Nothing makes me feel my age like the coming of another English Premier League season and, with it, evidence of the unlimited capacity of most football fans to be astonished by events I have come to find entirely predictable.
Even experienced TV commentators seem to retain a child-like ability to be surprised by the same things that happened last season, and every previous season, to the point of regularly declaring them “unbelievable”.
Sure enough, there was at least one such incident on Match of the Day at the weekend. “Unbelievable!” said the commentator of something that, as usual now, seemed completely believable to me.
“Incredible” may have featured too: another word often used of events that scientists would find wholly within the bounds of expectation, given the presence of 22 players and a ball in a confined space.
The better class of match-caller will sometimes opt for “extraordinary” or “preposterous” instead. For added sophistication, he may occasionally restrain himself to “scarcely credible”. But that’s the nearest you can expect to an acknowledgment that anything similar has happened before.
Despite being an essential part of the infrastructure of football stadiums, the presence of goal posts seems to be a particular source of astonishment for fans and commentators alike.
That arboreal complex known collectively as “the woodwork” is deliberately placed in parts of the pitch where the likelihood of a ball hitting it is high.
But when this happens, it always seems to be a shock to everyone present. If it happens twice in quick succession, or even twice in slow succession but involving the same player, this too is declared “unbelievable!”
From the thesaurus of incredulity, strange to say, the only word you rarely hear in commentary is “amazeballs”. And yet, given that the ball is indeed central to these credibility-defying feats, this term should now be standard English too.
In any other walk of life, such constant surprise would be intolerable. In a business or hospital, for example, surprises are considered unwelcome and dysfunctional events, suggesting a need for better information, at least, if not reform.
Computer science even has a thing called the “Principle of Least Astonishment”, which states that “if a necessary feature has a high astonishment factor, it may be necessary to redesign the feature”.

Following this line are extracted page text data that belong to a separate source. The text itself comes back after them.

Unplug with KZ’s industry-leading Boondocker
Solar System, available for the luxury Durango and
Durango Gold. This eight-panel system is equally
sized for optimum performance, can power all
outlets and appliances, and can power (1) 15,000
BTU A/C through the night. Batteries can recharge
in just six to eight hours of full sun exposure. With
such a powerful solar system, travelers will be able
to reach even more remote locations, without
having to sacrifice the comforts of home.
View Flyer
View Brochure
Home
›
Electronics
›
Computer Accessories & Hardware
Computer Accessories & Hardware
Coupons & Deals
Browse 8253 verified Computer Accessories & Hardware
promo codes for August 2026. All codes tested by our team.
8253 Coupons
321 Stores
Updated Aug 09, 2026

And in football, that’s how most managers think too. They spend the week before a game working to ensure that nothing remotely surprising will be allowed happen during the 90 minutes. Meanwhile, among fans and commentators, the principle of maximum astonishment somehow endures.

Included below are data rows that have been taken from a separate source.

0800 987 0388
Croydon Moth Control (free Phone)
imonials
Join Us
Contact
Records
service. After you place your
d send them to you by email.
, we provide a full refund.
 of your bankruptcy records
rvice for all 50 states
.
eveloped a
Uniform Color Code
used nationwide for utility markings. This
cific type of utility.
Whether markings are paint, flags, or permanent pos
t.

In the face of this endless festival of flabbergasting, it’s hard for me not to feel inadequate. Whatever talent I had for finding football unbelievable peaked at around the same time Diego Maradona did.
Since then, the game just seems to have been repeating itself, albeit at ever higher speeds, and with such occasional enjoyable variations as Brentford beating Manchester United 4-0 (although I thought that perfectly credible too).
But there is a big paradox in the tendency of football supporters to find so many things unbelievable. After all, typically, the same supporters are people of faith. The essence of being a fan is that you believe in your team’s abilities, often without any empirical evidence.
Switching codes a moment, one thinks of Mayo football supporters, the millenarians of GAA, forever expecting the imminent second coming of Sam and just postponing the expected date of arrival by 12 months each year.
Not that I can talk, being a member of an even more esoteric sect, based in the South Ulster Bible Belt, that falls for even less likely prophesies each spring.
Against that is the tendency of football fans in all codes to describe their current and former heroes as “legends”. On this side of the Irish Sea, especially, the etymological logic inherent in “legend” is that the bearer’s fame may have been exaggerated in oral tradition and the supposed feats not always to be relied on as fact.
Ireland’s original legends included the Fianna, a team of sportsmen reputed to have done many remarkable things. Just to pass the fitness test for membership, they had to be able to run under a stick placed at knee-height; pluck a thorn from their feet while sprinting flat out; and defend themselves against nine attackers while buried up to the waist.
Some of those skills might be useful in today’s English Premier League, although probably not the one whereby they also had to be able to recite 12 books of poetry. That would be my threshold for incredulity for the new season, by the way. If a Premier League star recites so much as a Shakespearian sonnet in post-match interviews, I will have no hesitation in declaring it unbelievable.